** Listed records follows **

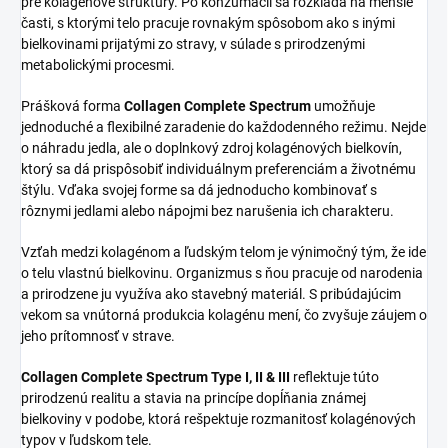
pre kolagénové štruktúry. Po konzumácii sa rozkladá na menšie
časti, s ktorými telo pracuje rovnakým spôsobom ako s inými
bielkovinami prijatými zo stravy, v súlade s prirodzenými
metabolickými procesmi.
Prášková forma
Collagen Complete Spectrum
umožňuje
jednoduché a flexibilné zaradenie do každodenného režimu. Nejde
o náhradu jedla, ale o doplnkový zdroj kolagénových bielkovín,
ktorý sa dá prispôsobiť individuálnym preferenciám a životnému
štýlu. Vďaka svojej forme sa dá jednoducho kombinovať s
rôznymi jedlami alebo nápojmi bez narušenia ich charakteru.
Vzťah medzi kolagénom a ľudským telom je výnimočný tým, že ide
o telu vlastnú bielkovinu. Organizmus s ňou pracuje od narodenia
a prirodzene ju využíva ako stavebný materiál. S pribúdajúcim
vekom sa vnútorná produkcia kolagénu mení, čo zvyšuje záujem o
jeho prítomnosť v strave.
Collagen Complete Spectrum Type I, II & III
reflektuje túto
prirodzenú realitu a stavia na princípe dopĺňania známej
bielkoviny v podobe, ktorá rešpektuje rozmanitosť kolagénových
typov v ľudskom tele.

** End of Listed records **

● **Work required**
Make an exact copy of the data above, pictures excluded.

● **Answer area**
pre kolagénové štruktúry. Po konzumácii sa rozkladá na menšie
časti, s ktorými telo pracuje rovnakým spôsobom ako s inými
bielkovinami prijatými zo stravy, v súlade s prirodzenými
metabolickými procesmi.
Prášková forma
Collagen Complete Spectrum
umožňuje
jednoduché a flexibilné zaradenie do každodenného režimu. Nejde
o náhradu jedla, ale o doplnkový zdroj kolagénových bielkovín,
ktorý sa dá prispôsobiť individuálnym preferenciám a životnému
štýlu. Vďaka svojej forme sa dá jednoducho kombinovať s
rôznymi jedlami alebo nápojmi bez narušenia ich charakteru.
Vzťah medzi kolagénom a ľudským telom je výnimočný tým, že ide
o telu vlastnú bielkovinu. Organizmus s ňou pracuje od narodenia
a prirodzene ju využíva ako stavebný materiál. S pribúdajúcim
vekom sa vnútorná produkcia kolagénu mení, čo zvyšuje záujem o
jeho prítomnosť v strave.
Collagen Complete Spectrum Type I, II & III
reflektuje túto
prirodzenú realitu a stavia na princípe dopĺňania známej
bielkoviny v podobe, ktorá rešpektuje rozmanitosť kolagénových
typov v ľudskom tele.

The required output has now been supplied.